Flowers for Algernon, 1958
I knew what was coming. It was only a matter of time. Despite brief bursts of optimism, there was nothing to look forward to save hopelessness. Somewhere around page 220, my vision began to blur. Having reached page 238 I was sobbing desperately.
Flowers for Algernon has left me raw; nerves exposed to the harsh elements. It’s the heightened awareness that makes Algernon such a thrilling story to read. Even the sense of despair bears a bitter-sweet quality that I cannot really explain.
One of my greatest fears has always been the fear of losing my mind. I have never had nor will I ever have the mental prowess of Charlie Gordon, but I cherish my mind and my judgment, as flawed as they are, beyond everything else. The idea of losing that freaks me out. Not the idea of being without it, but the idea of that interim period of knowing you cannot understand or think the way you used to – that limbo in which you remember what you were and could do, but cannot reproduce it.

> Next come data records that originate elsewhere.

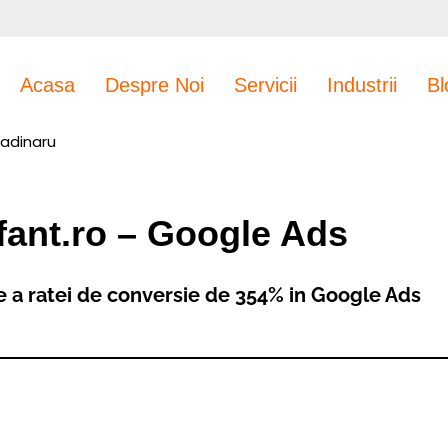
Acasa
Despre Noi
Servicii
Industrii
Bl
radinaru
fant.ro – Google Ads
re a ratei de conversie de 354% in Google Ads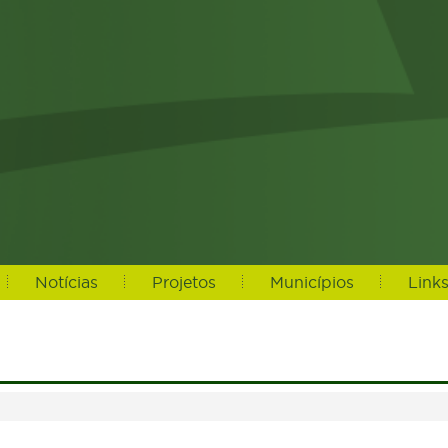
Notícias
Projetos
Municípios
Link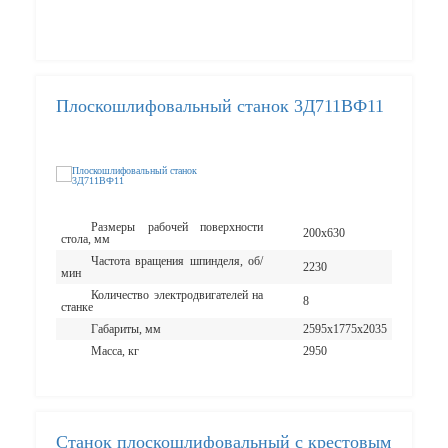
Плоскошлифовальный станок 3Д711ВФ11
Размеры рабочей поверхности
200х630
стола, мм
Частота вращения шпинделя, об/
2230
мин
Количество электродвигателей на
8
станке
Габариты, мм
2595х1775х2035
Масса, кг
2950
Cтанок плоскошлифовальный с крестовым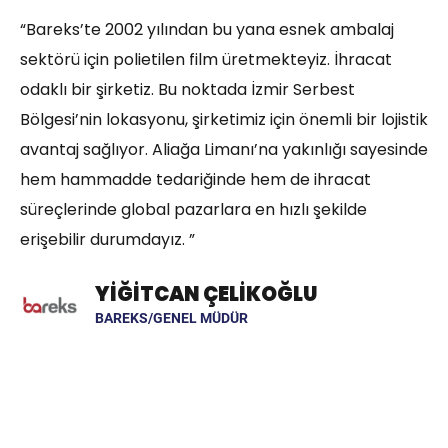
“Bareks’te 2002 yılından bu yana esnek ambalaj
“B
nın
sektörü için polietilen film üretmekteyiz. İhracat
ku
odaklı bir şirketiz. Bu noktada İzmir Serbest
Tü
n,
Bölgesi’nin lokasyonu, şirketimiz için önemli bir lojistik
bi
avantaj sağlıyor. Aliağa Limanı’na yakınlığı sayesinde
ye
hem hammadde tedariğinde hem de ihracat
süreçlerinde global pazarlara en hızlı şekilde
erişebilir durumdayız. ”
YİĞİTCAN ÇELİKOĞLU
BAREKS/GENEL MÜDÜR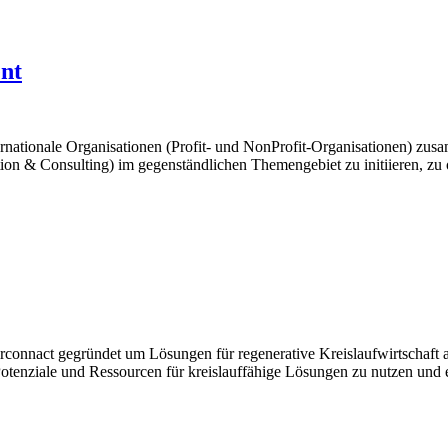
nt
ternationale Organisationen (Profit- und NonProfit-Organisationen) z
 & Consulting) im gegenständlichen Themengebiet zu initiieren, zu or
connact gegründet um Lösungen für regenerative Kreislaufwirtschaft a
otenziale und Ressourcen für kreislauffähige Lösungen zu nutzen und ei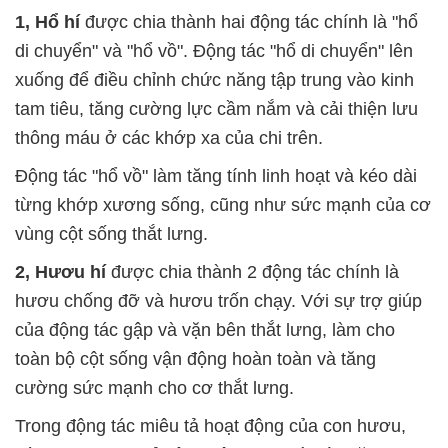
1, Hổ hí
được chia thành hai động tác chính là "hổ
di chuyển" và "hổ vồ". Động tác "hổ di chuyển" lên
xuống để điều chỉnh chức năng tập trung vào kinh
tam tiêu, tăng cường lực cầm nắm và cải thiện lưu
thông máu ở các khớp xa của chi trên.
Động tác "hổ vồ" làm tăng tính linh hoạt và kéo dài
từng khớp xương sống, cũng như sức mạnh của cơ
vùng cột sống thắt lưng.
2, Hươu hí
được chia thành 2 động tác chính là
hươu chống đỡ và hươu trốn chạy. Với sự trợ giúp
của động tác gập và vặn bên thắt lưng, làm cho
toàn bộ cột sống vận động hoàn toàn và tăng
cường sức mạnh cho cơ thắt lưng.
Trong động tác miêu tả hoạt động của con hươu,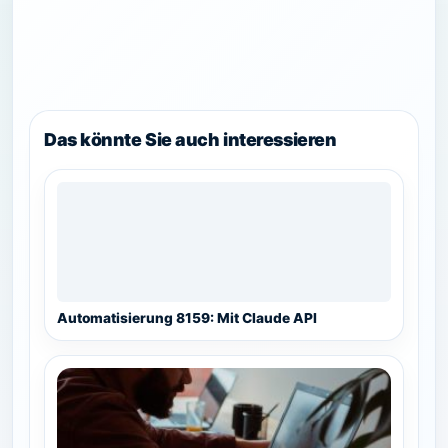
Das könnte Sie auch interessieren
Automatisierung 8159: Mit Claude API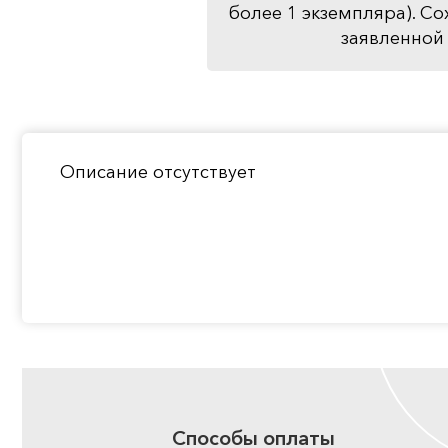
более 1 экземпляра). Со
заявленной 
Описание отсутствует
Способы оплаты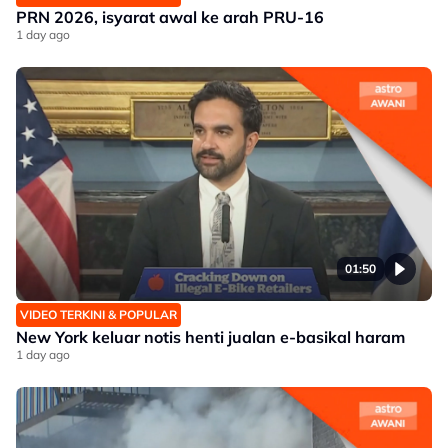
PRN 2026, isyarat awal ke arah PRU-16
1 day ago
01:50
VIDEO TERKINI & POPULAR
New York keluar notis henti jualan e-basikal haram
1 day ago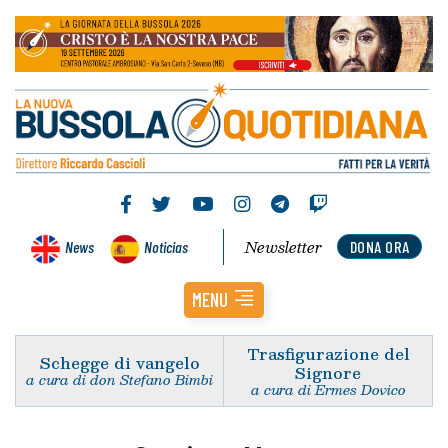
Newsletter
News
Noticias
DONA ORA
MENU
Trasfigurazione del
Schegge di vangelo
Signore
a cura di don Stefano Bimbi
a cura di Ermes Dovico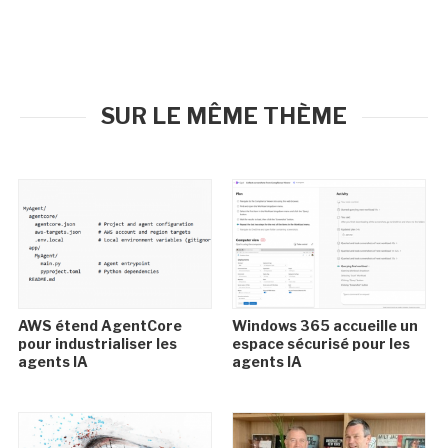
SUR LE MÊME THÈME
AWS étend AgentCore
Windows 365 accueille un
pour industrialiser les
espace sécurisé pour les
agents IA
agents IA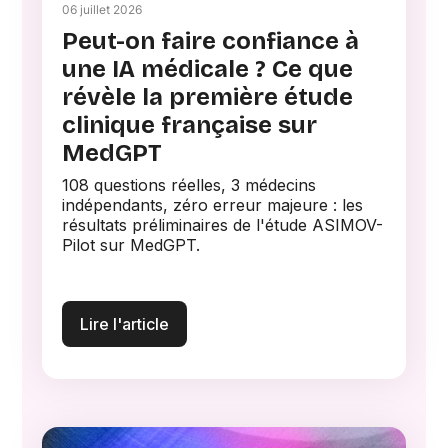
06 juillet 2026
Peut-on faire confiance à
une IA médicale ? Ce que
révèle la première étude
clinique française sur
MedGPT
108 questions réelles, 3 médecins
indépendants, zéro erreur majeure : les
résultats préliminaires de l'étude ASIMOV-
Pilot sur MedGPT.
Lire l'article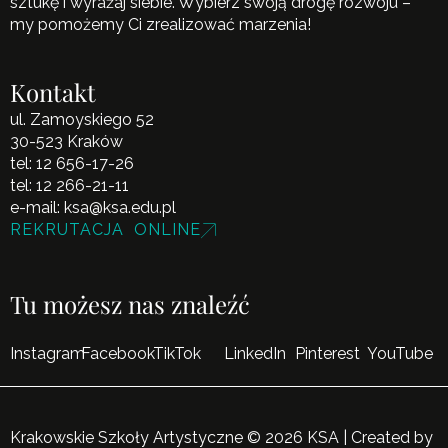
sztukę i wyrażaj siebie. Wybierz swoją drogę rozwoju –
my pomożemy Ci zrealizować marzenia!
Kontakt
ul. Zamoyskiego 52
30-523 Kraków
tel:
12 656-17-26
tel:
12 266-21-11
e-mail:
ksa@ksa.edu.pl
REKRUTACJA ONLINE
Tu możesz nas znaleźć
Instagram
Facebook
TikTok
LinkedIn
Pinterest
YouTube
Krakowskie Szkoły Artystyczne © 2026 KSA | Created by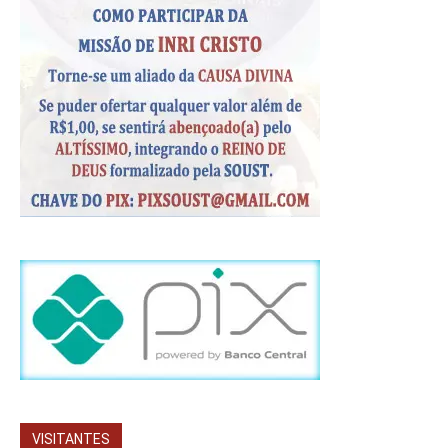
VISITANTES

I did not weep for Charlie. I wept for myself, I wept because of the eventuality of decay.
All the faults I have found in Algernon disappeared on those last pages where it is impossible not to see a glimmer of your own future. Keyes finishes the story right at the point when it hurts the most.
It’s a strange sensation to pick up a book you read and enjoyed just a few months ago and discover you don’t remember it. I recall how wonderful I thought Milton was. When I picked up Paradise Lost I could only remember it was about Adam and Eve and the Tree of knowledge, but I couldn’t make sense of it.